Mengenai makna kata tathayyarna pada ayat 18, menurut Ibnu ‘Asyur kata ini bermakna takalluf mu’rifah dalalat al-thayryang artinya beban/kebiasaan untuk mengetahui tanda dari seekor burung. Apakah pada hari itu akan mendapatkan keberuntungan atau kerugian yang didasarkan pada arah burung tersebut melaju. Atas dasar inilah kemudian kata tathayyara menjadi berkonotasi negatif dengan makna kesialan.
***
Quraish Shihab menjelaskan bahwa yang dimaksud dengna kata tathayyarna adalah nasib. Orang-orang jahiliah pada zaman dahulu ketika ingin bepergian memiliki kebiasaan untuk melepas burung. Jika burung tersebut terbang dariarah kanan ke kiri maka itu pertanda baik. Tetapi jika dari arah kiri ke kanan maka mereka percaya hal itu adalah pertanda buruk. Menurut Shihab dalam konteks ayat ini kata tathayyarna bermakna nasib sial yaitu seperti wabah penyakit, paceklik, dan sebagainya.

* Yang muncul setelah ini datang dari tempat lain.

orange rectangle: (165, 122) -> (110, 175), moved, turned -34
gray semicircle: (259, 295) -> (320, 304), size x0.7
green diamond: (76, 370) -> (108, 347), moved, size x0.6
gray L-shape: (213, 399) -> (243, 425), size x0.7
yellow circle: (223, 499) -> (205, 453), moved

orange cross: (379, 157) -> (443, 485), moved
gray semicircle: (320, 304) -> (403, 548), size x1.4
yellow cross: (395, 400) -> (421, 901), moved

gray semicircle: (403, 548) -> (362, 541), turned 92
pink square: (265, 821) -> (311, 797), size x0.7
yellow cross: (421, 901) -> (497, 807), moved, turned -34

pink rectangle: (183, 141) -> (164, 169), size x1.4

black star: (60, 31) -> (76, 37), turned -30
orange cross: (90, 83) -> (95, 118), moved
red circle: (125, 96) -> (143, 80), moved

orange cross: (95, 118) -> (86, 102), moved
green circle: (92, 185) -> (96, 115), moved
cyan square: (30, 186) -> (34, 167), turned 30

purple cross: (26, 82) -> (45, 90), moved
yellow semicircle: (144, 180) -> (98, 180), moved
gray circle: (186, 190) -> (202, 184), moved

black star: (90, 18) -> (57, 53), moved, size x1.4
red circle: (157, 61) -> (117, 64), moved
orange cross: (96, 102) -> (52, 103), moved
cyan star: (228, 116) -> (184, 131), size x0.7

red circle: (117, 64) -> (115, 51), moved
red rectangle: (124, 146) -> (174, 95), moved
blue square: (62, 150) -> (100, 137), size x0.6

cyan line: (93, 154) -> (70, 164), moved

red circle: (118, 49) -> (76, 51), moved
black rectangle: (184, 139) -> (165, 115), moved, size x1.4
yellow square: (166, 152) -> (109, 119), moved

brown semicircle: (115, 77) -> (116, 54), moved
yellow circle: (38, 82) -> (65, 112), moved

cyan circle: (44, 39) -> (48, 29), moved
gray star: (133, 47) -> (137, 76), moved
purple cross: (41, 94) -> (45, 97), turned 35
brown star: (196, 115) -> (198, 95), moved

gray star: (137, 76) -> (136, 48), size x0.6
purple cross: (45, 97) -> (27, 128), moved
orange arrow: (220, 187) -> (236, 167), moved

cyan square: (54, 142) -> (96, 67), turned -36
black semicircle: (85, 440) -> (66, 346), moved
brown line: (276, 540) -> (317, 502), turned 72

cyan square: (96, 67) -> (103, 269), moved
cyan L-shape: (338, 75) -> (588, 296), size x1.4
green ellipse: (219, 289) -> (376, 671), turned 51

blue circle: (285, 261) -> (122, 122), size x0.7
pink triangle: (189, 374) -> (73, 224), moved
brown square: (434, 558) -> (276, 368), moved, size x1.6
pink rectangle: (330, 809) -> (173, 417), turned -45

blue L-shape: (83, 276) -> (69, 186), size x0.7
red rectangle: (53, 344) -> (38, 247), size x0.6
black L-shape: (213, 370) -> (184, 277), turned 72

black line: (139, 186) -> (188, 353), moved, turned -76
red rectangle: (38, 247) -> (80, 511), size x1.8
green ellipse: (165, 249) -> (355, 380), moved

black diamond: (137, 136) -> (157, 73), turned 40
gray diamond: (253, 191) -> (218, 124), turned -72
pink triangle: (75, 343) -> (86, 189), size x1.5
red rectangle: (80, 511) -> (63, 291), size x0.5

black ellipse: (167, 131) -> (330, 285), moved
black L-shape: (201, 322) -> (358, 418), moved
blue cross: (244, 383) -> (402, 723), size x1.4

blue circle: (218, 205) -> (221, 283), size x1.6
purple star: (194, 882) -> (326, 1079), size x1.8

Menurut M. Quraish Shihab kedua ayat ini hendak menegaskan bahwa ajaran para rasul sejak dulu hingga Nabi Muhammad SAW menolak kepercayaan tentang sial. Sial adalah kemusyrikan, bukan dari ajaran Islam. Nabi Muhammad SAW secara tegas bersabda: “Tidak ada kesialan; tetapi aku sedang kepada fa’l (optimisme).” Para sahabat bertanya apaka itu fa’l? Nabi menjawab: kalimat yang baik (HR. Bukhari Muslim). Oleh karena itu, menurut Quraish bila ada hal-hal yang tidak menyenangkan atau dianggap negatif, tidak lain kecuali ulah dan dampak buruk dari perbuatan manusia sendiri.